We see no reason to depart from James M., and do not see how Kevin M. is helpful in this case. M.M.'s interest in the prompt resolution of his case was adequately safeguarded. He received a jury trial, apparently acknowledges he received a fair trial, and does not assert error in the jury finding he was gravely disabled or in the court appointing a conservator. His only complaint is the conservatorship would have ended 36 days earlier if his trial had started on September 10 instead of October 16.
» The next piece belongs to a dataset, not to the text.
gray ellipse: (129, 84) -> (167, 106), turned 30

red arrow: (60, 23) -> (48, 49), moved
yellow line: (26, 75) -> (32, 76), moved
M.M. has forfeited any claim of error. M.M. never once complained to the trial court that his speedy trial rights were violated. The initial trial setting and later continuances were largely at the request of his counsel due to counsel's unavailability, and the need for an expert report. On the day M.M. demanded a jury trial, counsel asked that it be set four weeks out to accommodate the schedule of the lawyer assigned to try the case, thereby impliedly waiving the right to a trial within the statutory period. When he was told on the first trial date the judge assigned to the case was not available, M.M.'s counsel agreed to a continuance to a date when the assigned judge was available. On that date, M.M.'s trial counsel was not available, and the court granted counsel's request for another continuance. M.M. may not seek an appellate remedy for a trial that was scheduled with his consent to accommodate his counsel. (Kevin M., supra, 49 Cal.App.4th at pp. 92-93, 56 Cal.Rptr.2d 765 [waiver of objection to setting trial on untimely demand]; see also Conservatorship of Joseph W. (2011) 199 Cal.App.4th 953, 967, 131 Cal.Rptr.3d 896 [waiver or forfeiture of right to jury trial where conservatee failed to object to, appeared at and participated in court trial].)


The order is affirmed.

Appellant's petition for review by the Supreme Court was denied November 13, 2019, S258303.

GRIMES, Acting P. J.

Stratton, J., and Wiley, J., concurred.